Some border-town Manitobans have U.S. medical bills repaid, others left in debt

A pair of Sprague, Man., residents have had massive U.S. medical bills repaid, but one of their neighbours says the province has left her in the dark and in the red.

'I should get treated the same as everybody else,' says Verna Kittleson

Verna Kittleson stands inside the duty free shop she runs at the U.S.-Canada border in southern Manitoba. She wonders why the Manitoba government has paid big U.S. medical bills for some of her neighbours but not her. (Jillian Taylor/CBC)

At least two border-town Manitobans have had massive U.S. medical bills repaid after months of stress and financial uncertainty, but one of their neighbours says the province has left her in the dark and in the red.
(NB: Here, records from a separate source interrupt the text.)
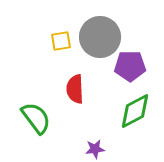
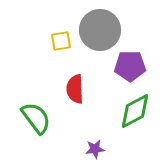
gray circle: moved 7 px up
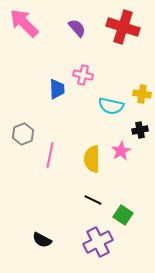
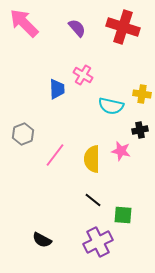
pink cross: rotated 18 degrees clockwise
pink star: rotated 30 degrees counterclockwise
pink line: moved 5 px right; rotated 25 degrees clockwise
black line: rotated 12 degrees clockwise
green square: rotated 30 degrees counterclockwise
"They should pay my bill, no doubt, because it was an emergency and I should get treated the same as everybody else," said Verna Kittleson, 62, who was left with thousands in medical bills from an emergency stay in Grand Forks, N.D., in 2015. 

It's not about one or two or five people's bills, it is about everybody in our community- Verna Kittleson

The Manitoba government has a long-standing health coverage arrangement that permits residents in border towns including Sprague, four kilometres north of the U.S. border, to access emergency health care at two Minnesota hospitals. The Altru Agreement allows people like Robin Milne, Andrew Thiessen and Kittleson to seek emergency care at facilities in Roseau and Warroad, Minn., and have the costs covered.

Milne, Thiessen and Kittleson have all been rushed to hospital in Roseau in the past few years only to be rerouted by Minnesota health officials to Grand Forks, where they weren't technically covered.

After suffering a heart attack in October 2016 and ultimately receiving treatment in Grand Forks, N.D., the province told Milne, 60, he would have to foot the $118,000 in bills for the emergency stay because he didn't receive his care at the covered Minnesota hospitals.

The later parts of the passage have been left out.